Data section start

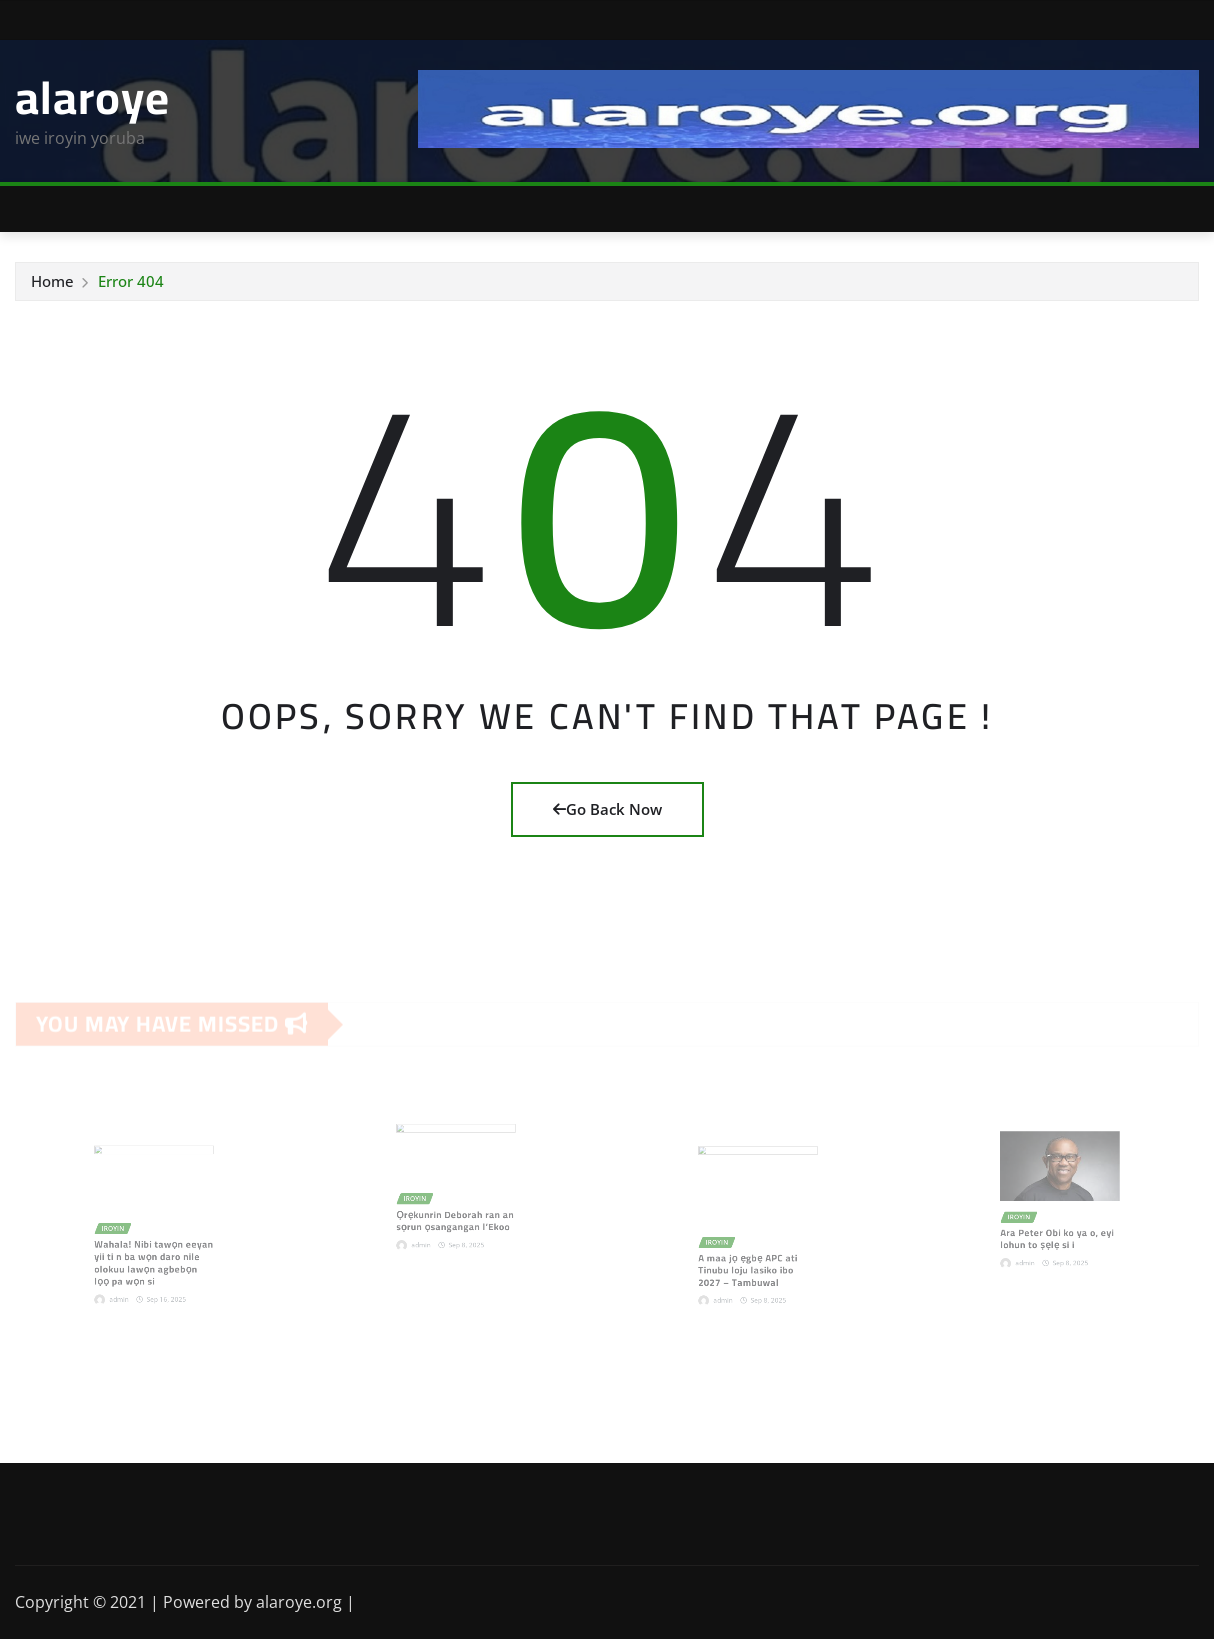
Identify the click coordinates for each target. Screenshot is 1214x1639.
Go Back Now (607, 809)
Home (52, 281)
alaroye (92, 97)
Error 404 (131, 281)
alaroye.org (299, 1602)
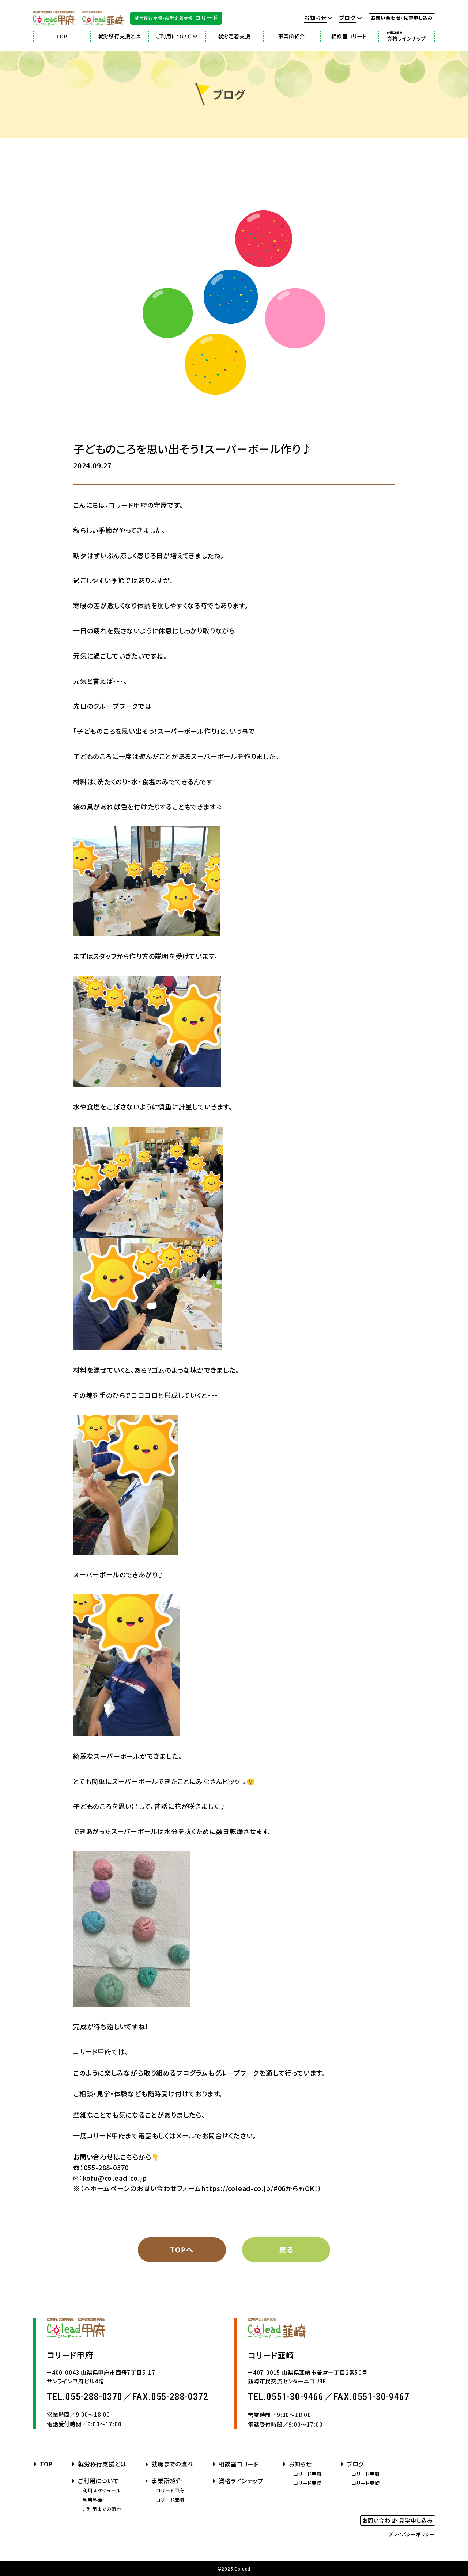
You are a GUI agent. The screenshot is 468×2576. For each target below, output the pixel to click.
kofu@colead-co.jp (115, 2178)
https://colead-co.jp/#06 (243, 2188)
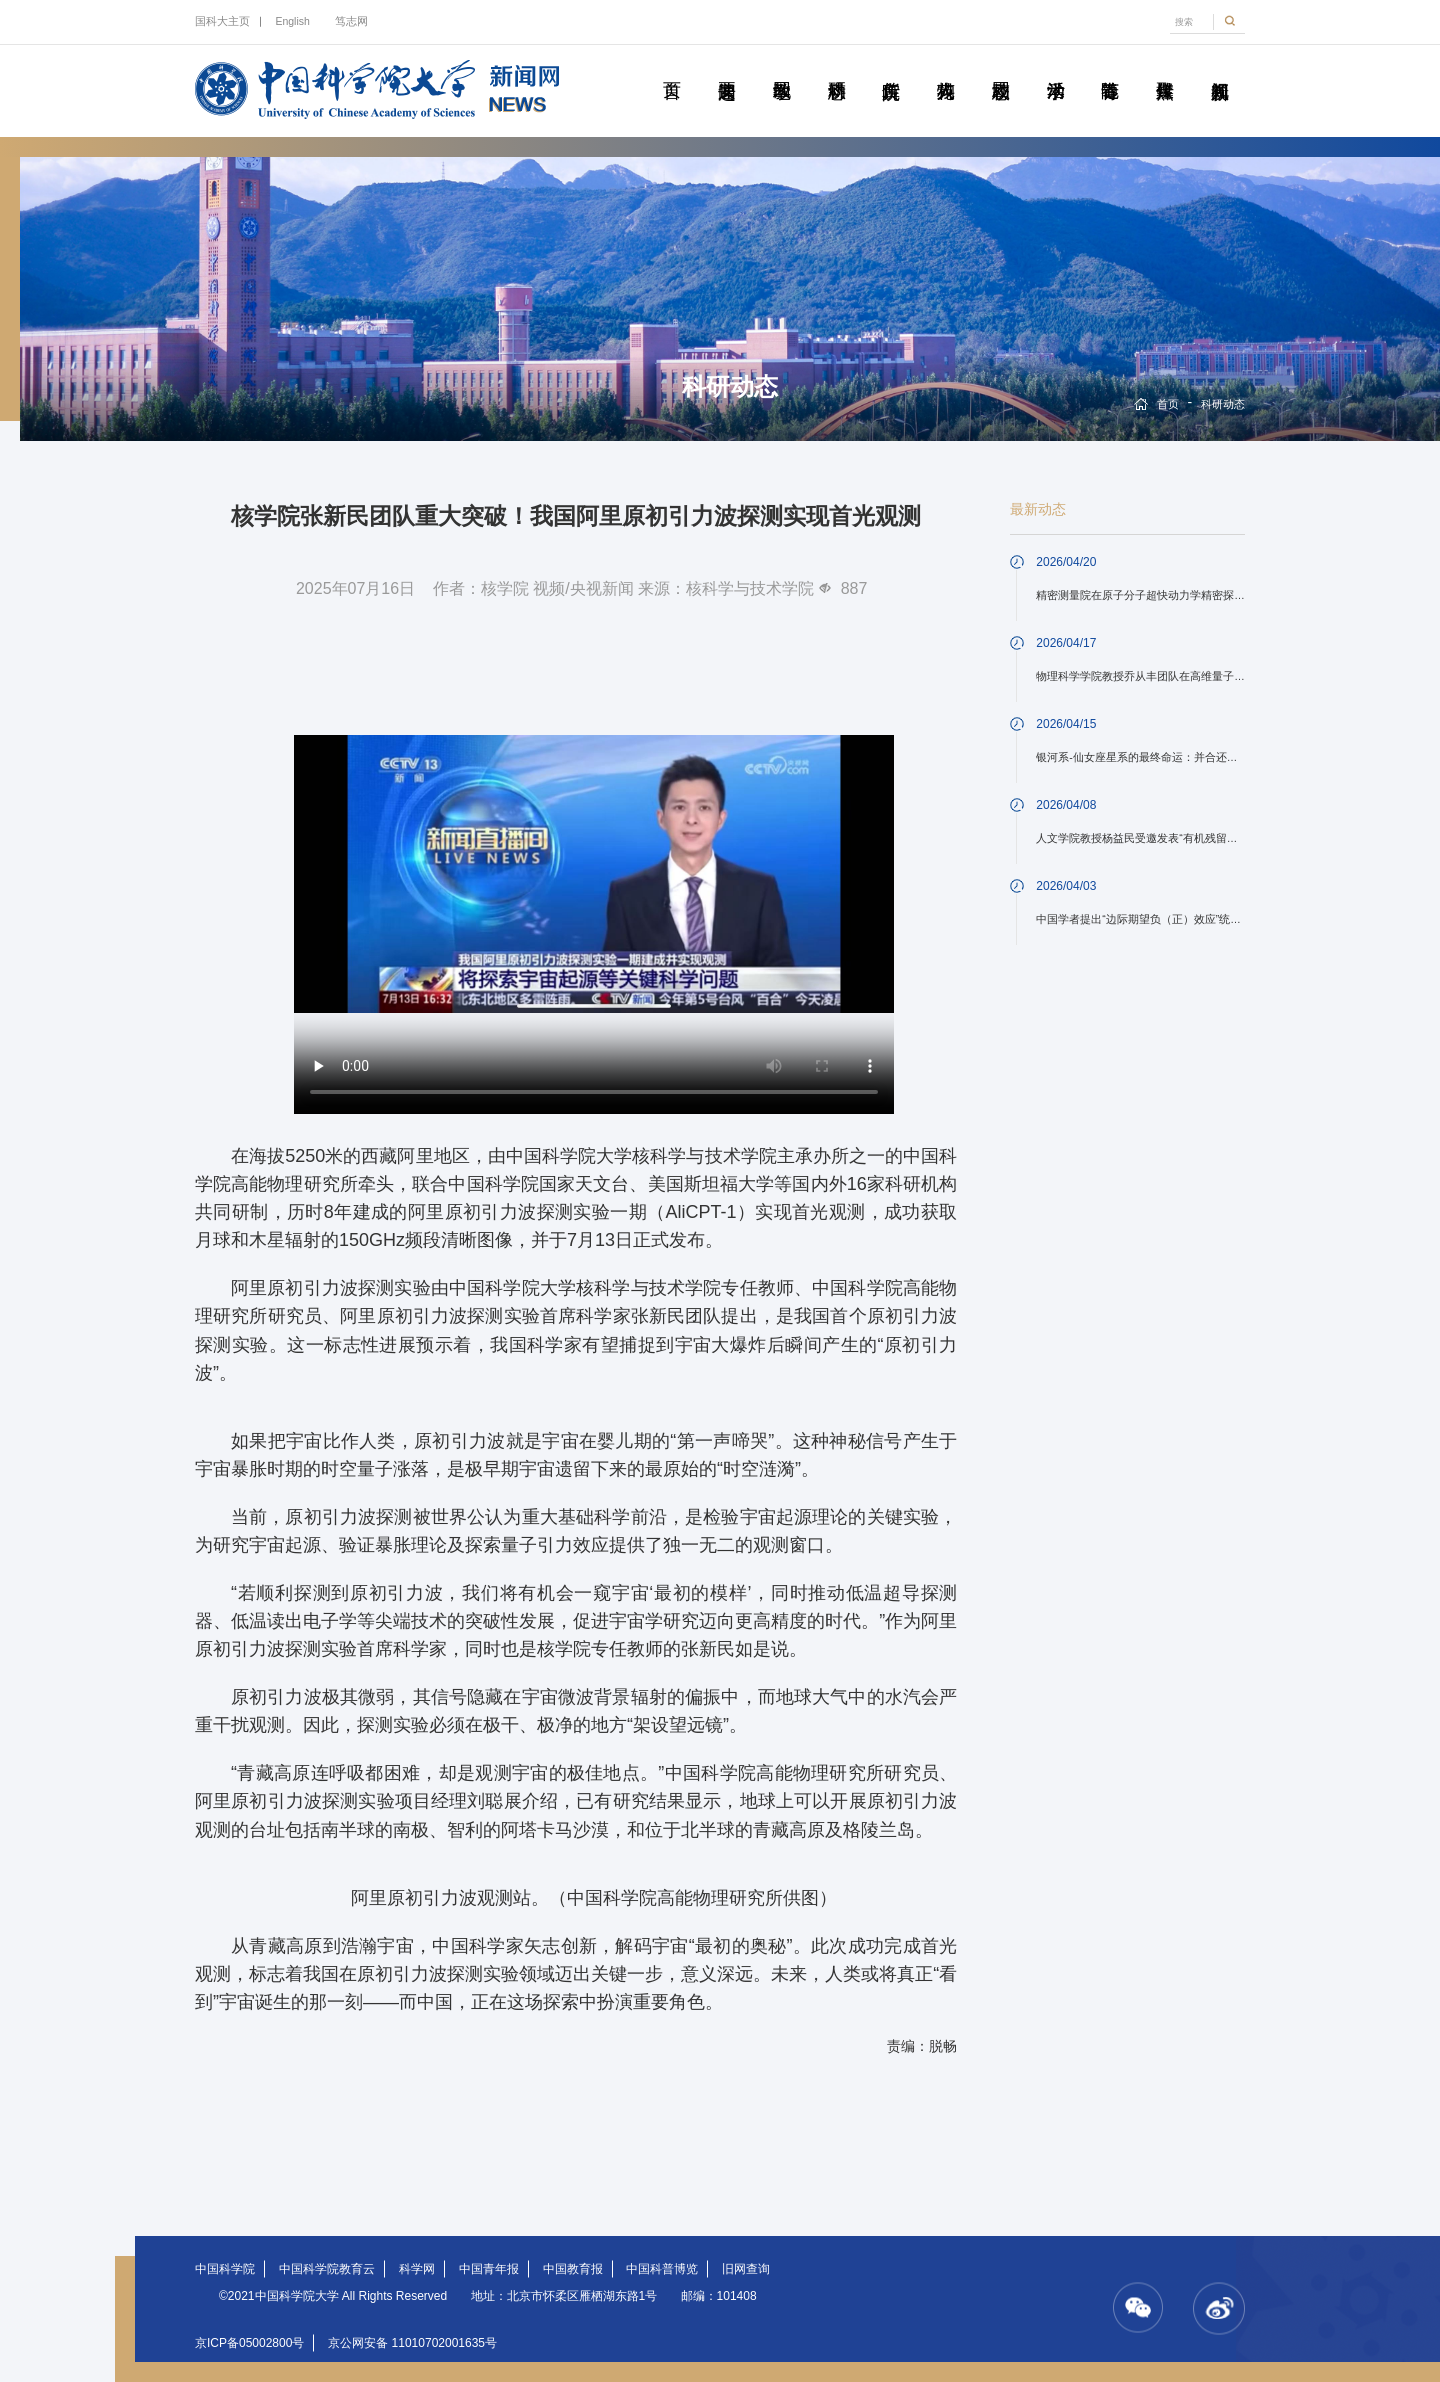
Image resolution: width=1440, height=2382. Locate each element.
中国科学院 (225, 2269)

Data section end

## Required action
Restate the records word for word and drop the images.

## Response
Identify the click coordinates for each target. Screenshot is 1214x1639.
Go Back Now (607, 809)
Home (52, 281)
alaroye (92, 97)
Error 404 (131, 281)
alaroye.org (299, 1602)
You are a GUI agent. The screenshot is 468×2576. For each target below, output the pixel to click.
kofu@colead-co.jp (115, 2178)
https://colead-co.jp/#06 (243, 2188)
Image resolution: width=1440, height=2382. Locate each element.
中国科学院 (225, 2269)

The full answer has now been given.